=== Begin Enclosure ===
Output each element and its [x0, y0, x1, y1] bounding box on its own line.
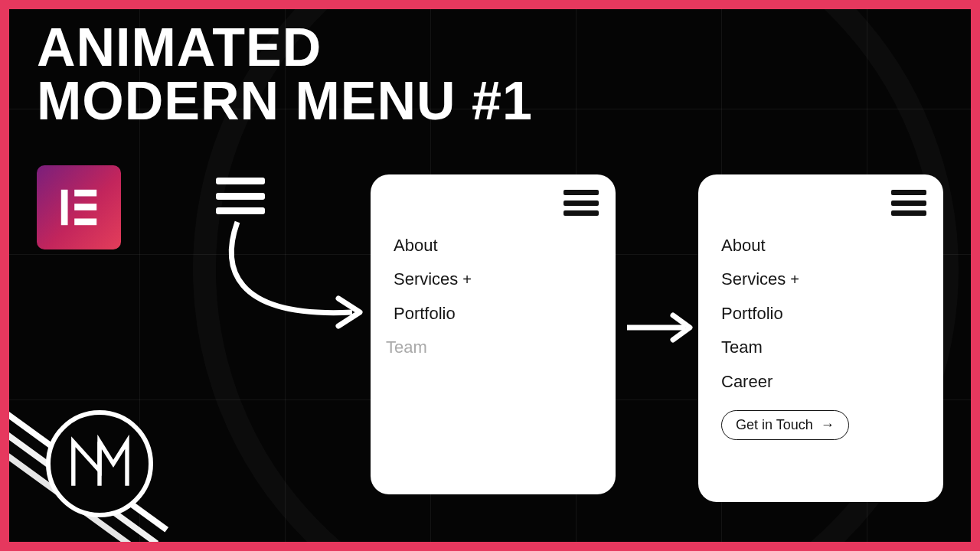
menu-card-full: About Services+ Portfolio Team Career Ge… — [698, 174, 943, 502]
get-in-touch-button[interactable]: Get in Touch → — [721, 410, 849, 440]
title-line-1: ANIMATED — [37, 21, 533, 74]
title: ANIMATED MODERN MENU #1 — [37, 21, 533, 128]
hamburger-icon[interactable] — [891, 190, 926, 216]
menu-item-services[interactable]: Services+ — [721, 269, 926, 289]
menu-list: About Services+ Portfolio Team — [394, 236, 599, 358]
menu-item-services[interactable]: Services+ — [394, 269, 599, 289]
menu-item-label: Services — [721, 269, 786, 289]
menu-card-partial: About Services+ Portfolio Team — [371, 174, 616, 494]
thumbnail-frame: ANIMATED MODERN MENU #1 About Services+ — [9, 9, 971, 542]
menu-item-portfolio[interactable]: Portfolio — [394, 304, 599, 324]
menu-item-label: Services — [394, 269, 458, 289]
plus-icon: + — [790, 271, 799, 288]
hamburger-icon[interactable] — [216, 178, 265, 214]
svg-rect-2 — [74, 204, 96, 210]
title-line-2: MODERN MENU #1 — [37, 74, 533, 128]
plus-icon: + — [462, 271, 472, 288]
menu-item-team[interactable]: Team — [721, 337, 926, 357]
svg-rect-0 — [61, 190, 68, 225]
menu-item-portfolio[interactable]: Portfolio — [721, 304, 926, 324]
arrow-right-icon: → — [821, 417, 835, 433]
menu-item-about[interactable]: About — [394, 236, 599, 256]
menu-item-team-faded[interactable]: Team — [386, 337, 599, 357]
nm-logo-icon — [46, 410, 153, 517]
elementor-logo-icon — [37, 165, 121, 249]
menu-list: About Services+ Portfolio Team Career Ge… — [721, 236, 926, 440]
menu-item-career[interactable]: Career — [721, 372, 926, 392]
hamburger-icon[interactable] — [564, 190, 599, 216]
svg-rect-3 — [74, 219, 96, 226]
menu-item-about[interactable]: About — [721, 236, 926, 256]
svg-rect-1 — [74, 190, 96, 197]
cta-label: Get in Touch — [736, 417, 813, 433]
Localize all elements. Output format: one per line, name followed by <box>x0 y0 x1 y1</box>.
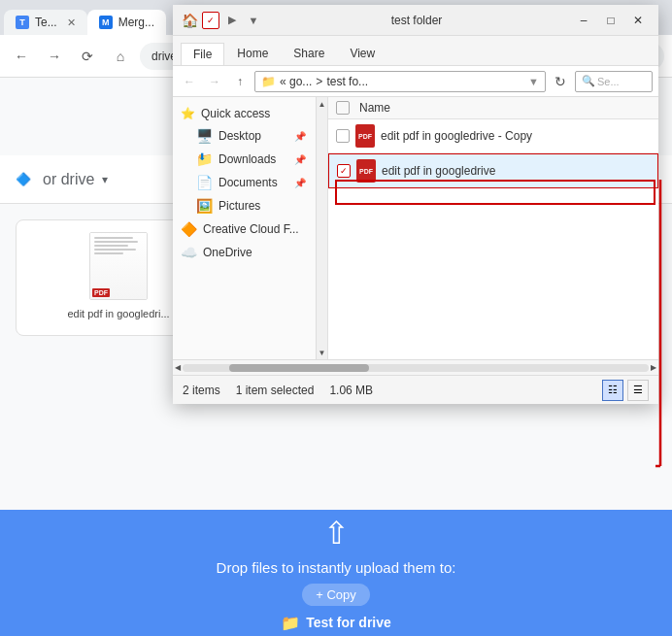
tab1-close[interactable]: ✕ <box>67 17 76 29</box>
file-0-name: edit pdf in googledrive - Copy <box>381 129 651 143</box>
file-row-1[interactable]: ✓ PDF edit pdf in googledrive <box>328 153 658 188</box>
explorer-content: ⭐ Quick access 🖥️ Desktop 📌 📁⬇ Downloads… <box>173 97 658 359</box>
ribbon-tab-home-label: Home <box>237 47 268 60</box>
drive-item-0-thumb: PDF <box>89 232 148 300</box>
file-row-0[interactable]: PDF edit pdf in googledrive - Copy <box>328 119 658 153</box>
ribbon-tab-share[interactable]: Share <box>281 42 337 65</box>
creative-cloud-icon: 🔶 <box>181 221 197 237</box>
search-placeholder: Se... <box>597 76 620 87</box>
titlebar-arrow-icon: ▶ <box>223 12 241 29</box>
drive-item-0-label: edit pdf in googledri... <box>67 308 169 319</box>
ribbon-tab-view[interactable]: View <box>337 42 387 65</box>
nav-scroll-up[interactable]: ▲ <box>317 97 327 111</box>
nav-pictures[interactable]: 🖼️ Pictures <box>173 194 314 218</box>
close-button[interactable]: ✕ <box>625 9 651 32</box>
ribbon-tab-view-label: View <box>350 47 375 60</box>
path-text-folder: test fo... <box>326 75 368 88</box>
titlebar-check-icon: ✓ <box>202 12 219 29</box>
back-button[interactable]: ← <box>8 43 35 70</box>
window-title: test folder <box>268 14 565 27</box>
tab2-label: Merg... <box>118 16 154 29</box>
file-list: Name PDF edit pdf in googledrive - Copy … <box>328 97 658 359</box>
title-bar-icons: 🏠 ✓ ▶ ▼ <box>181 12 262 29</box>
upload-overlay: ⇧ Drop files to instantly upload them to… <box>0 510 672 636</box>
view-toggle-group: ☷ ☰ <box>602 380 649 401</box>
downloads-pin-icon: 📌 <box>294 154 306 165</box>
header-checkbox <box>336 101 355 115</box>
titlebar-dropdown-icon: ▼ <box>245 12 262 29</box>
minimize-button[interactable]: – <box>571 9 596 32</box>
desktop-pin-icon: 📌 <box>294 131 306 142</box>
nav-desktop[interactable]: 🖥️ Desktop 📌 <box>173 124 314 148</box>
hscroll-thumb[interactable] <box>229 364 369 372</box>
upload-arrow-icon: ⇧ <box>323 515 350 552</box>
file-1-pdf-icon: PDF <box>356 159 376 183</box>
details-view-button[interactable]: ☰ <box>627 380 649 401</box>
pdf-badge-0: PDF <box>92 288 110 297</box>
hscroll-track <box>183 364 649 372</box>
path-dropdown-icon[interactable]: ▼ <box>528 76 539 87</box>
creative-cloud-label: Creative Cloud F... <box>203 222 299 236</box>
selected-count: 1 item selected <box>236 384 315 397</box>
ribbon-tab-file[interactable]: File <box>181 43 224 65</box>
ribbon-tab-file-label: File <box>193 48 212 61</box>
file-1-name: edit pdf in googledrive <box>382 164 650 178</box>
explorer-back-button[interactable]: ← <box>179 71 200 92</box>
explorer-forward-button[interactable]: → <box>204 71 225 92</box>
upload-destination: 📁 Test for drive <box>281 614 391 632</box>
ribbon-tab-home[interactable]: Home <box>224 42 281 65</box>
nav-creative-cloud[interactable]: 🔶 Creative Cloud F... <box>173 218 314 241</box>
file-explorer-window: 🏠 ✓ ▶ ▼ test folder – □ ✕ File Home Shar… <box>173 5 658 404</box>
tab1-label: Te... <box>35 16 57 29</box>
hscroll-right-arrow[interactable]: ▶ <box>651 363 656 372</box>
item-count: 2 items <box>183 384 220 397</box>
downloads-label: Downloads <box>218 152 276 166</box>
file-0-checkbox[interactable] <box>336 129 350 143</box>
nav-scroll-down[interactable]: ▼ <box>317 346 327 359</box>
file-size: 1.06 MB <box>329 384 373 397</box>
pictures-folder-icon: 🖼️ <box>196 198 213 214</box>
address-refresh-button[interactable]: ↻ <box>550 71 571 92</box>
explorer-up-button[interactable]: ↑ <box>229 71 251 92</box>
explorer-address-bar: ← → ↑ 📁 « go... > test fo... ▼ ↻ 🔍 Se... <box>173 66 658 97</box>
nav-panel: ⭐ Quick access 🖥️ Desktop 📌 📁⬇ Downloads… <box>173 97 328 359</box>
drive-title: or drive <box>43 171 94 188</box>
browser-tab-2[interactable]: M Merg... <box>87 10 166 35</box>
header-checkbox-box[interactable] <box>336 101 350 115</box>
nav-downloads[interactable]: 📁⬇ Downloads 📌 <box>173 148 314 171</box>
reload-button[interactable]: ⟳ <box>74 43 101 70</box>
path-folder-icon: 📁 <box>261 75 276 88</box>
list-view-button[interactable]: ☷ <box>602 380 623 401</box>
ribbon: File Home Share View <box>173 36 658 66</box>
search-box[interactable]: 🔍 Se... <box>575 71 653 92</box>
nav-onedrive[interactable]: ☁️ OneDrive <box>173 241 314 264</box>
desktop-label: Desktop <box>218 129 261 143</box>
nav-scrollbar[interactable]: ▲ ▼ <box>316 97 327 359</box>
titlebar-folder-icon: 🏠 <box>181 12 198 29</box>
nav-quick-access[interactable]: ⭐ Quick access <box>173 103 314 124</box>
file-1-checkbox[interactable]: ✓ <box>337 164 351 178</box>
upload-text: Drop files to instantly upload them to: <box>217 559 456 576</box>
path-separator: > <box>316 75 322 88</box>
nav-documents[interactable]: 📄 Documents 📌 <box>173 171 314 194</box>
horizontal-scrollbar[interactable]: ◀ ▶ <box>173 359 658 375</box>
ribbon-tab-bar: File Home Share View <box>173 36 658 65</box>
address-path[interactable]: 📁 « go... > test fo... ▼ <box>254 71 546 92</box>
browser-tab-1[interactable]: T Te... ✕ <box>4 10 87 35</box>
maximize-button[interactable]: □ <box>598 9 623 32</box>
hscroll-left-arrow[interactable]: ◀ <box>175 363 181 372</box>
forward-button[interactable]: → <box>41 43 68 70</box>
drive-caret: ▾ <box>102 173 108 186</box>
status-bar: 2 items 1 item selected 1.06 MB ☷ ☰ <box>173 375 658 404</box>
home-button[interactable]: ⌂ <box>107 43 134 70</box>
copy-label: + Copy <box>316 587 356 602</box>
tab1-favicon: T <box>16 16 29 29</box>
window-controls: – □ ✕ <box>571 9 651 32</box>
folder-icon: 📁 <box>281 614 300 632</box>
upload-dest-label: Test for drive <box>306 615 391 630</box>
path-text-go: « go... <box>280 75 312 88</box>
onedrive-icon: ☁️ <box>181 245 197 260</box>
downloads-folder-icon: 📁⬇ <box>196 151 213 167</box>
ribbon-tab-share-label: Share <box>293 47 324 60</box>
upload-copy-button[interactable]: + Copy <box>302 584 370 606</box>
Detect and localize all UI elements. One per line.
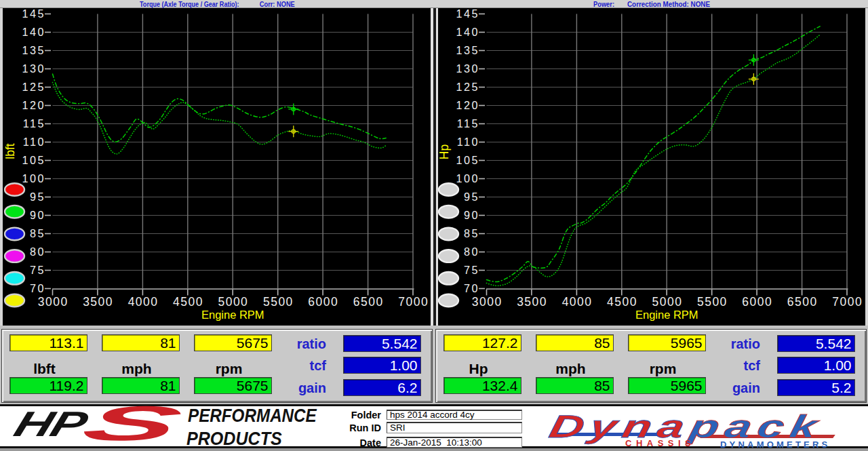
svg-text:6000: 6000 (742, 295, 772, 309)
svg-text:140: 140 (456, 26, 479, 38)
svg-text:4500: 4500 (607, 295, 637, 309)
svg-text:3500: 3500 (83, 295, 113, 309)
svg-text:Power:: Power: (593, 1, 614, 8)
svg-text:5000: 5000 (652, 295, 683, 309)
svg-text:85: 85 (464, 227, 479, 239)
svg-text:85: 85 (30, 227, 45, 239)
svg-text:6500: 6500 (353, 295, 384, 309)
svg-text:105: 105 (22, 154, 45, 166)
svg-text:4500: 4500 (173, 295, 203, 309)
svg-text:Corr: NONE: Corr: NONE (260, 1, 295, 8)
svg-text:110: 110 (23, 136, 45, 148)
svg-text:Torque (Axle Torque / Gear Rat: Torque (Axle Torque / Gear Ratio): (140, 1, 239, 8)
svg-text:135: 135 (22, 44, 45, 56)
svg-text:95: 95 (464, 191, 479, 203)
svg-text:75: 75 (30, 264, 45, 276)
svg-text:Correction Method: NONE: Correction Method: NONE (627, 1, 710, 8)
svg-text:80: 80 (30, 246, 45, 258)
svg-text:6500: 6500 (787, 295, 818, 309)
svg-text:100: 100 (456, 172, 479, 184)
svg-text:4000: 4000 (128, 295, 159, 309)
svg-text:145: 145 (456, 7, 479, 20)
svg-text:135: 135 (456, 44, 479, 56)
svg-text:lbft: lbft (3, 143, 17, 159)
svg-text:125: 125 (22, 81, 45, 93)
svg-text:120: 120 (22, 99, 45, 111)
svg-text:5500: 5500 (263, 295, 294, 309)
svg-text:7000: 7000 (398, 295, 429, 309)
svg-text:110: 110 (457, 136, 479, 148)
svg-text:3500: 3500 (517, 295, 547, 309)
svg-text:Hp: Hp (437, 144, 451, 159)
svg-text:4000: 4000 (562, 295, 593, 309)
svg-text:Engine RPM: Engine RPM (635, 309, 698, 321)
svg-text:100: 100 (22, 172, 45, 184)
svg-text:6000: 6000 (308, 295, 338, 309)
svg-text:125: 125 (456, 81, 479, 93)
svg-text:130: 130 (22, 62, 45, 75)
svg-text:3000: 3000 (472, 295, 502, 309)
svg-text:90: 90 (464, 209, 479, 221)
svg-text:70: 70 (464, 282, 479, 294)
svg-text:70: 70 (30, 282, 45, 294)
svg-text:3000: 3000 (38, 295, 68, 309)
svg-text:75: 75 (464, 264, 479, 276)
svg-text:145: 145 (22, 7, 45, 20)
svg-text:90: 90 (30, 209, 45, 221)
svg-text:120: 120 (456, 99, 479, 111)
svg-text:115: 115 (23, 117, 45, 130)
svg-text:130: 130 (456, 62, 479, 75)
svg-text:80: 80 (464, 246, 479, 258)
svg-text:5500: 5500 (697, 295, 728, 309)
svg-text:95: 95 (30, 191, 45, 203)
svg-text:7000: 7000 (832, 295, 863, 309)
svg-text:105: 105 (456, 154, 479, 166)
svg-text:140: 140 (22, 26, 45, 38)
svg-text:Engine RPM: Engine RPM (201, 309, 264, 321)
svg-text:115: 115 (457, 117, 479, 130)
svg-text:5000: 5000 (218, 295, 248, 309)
=== End Enclosure ===
> _ASSIGNMENT_: Across the whole listing above, find every line with the string "pictures" and copy it.

> _ANSWER TO THE PROBLEM_:
nav-pictures[interactable]: 🖼️ Pictures <box>173 194 314 218</box>
pictures-folder-icon: 🖼️ <box>196 198 213 214</box>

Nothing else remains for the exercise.